Son regard se fixa sur l'énorme cheminée devant lui où brûlait un feu ardent. Les flammes rougeoyantes lapaient les bûches qui crépitaient agréablement, meublant le silence exceptionnel qui s'était installé dans la pièce malgré l'heure peu tardive.

L'horloge venait de sonner dix heures et les quatre premières années, fortement encouragées par une Lily Evans qui prenait très à coeur son nouveau rôle de préfète, étaient déjà montées dormir. Quelques élèves plus âgés avaient fait de même, regagnant leur dortoir pour roupiller tranquillement ou encore pour se réunir plus intimement en groupes d'amis.

Dans un coin de la Salle Commune, des sixièmes entouraient silencieusement une table où se déroulait apparemment un petit tournoi d'échecs. Quelques septièmes studieux révisaient avidement, voyant sans doute la fin de l'année arriver à grands pas et, par la même occasion, leurs ASPICs. Certains de ses condisciples bouquinaient, comme lui, ou parlaient à voix basse, respectant le calme instauré.

Lily Evans se laissa tomber sur le même sofa que lui, s'étira et jeta un coup d'oeil sur son manuel.

- Tu as fait ton devoir ? demanda-t-elle.

Il acquiesça simplement. Un court silence s'installa tandis qu'elle continuait de le fixer.

- Où sont James, Sirius et Peter ? Je ne les ai pas vus depuis quelques temps dans la Salle Commune, fit-elle remarquer.

Il haussa les épaules, signifiant son ignorance.

Et pour la énième fois ces jours-ci, une boule se forma dans sa gorge, grossissant jusqu'à rendre sa respiration laborieuse.

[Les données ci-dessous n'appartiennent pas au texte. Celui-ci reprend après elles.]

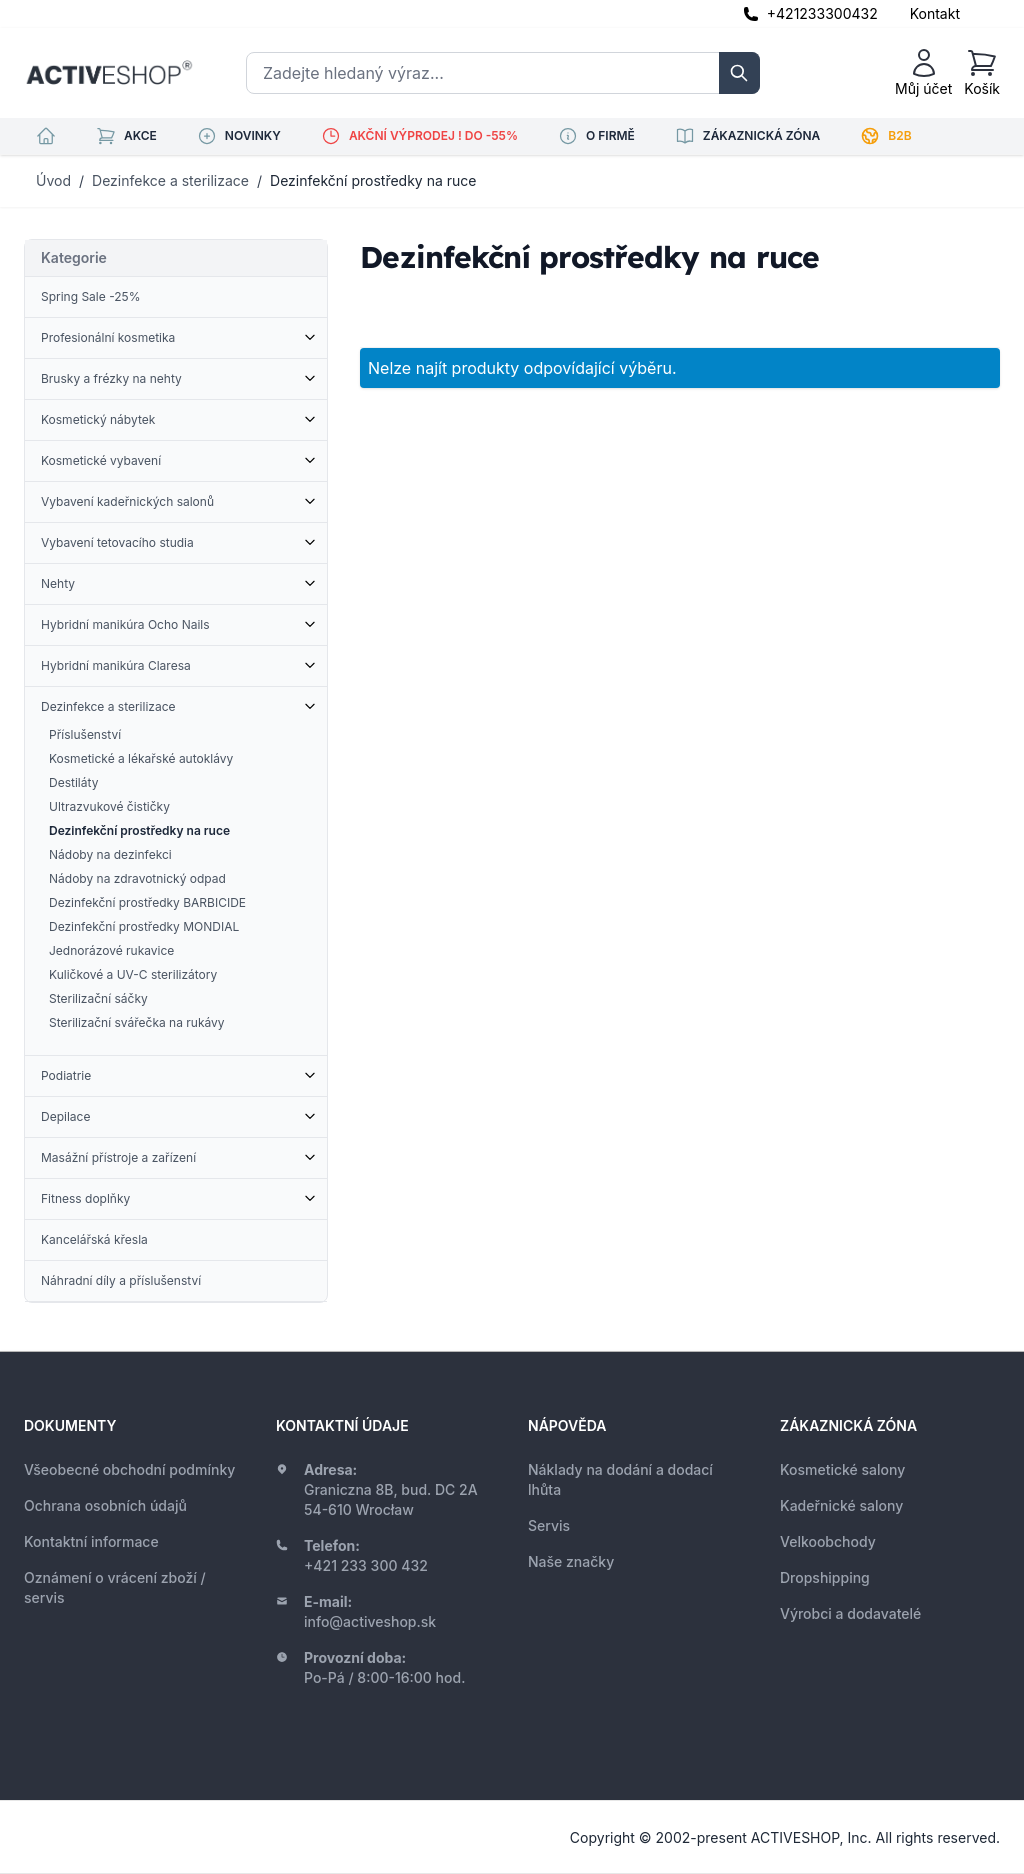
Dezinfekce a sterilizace (170, 180)
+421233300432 (822, 13)
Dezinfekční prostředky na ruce (373, 180)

- Tu crois qu'ils préparent quelque chose ?

- Ils... ils ne m'en ont pas parlé.

- Hum. En tant que préfet, tu sais, tu te dois de...

- Oui, Lily. Je sais, la coupa-t-il.

Elle ne rajouta rien sur le moment, se rapprochant jusqu'à poser sa main sur son avant-bras. Il tourna la tête vers elle et n'aima nullement le regard triste qu'elle lui dédiait.

Ses yeux ambrés s'embuèrent malgré lui. Il se leva, faisant tomber le grimoire sur le sol, et s'en fut vers son propre dortoir sans même le ramasser.


Il tournait et se retournait dans son lit, incapable de trouver le sommeil. Il s'installa finalement sur le dos, fixant le plafonnier sombre.

Il était plus de minuit la dernière fois qu'il avait jeté un regard sur son réveil de chevet. Il n'osait plus regarder.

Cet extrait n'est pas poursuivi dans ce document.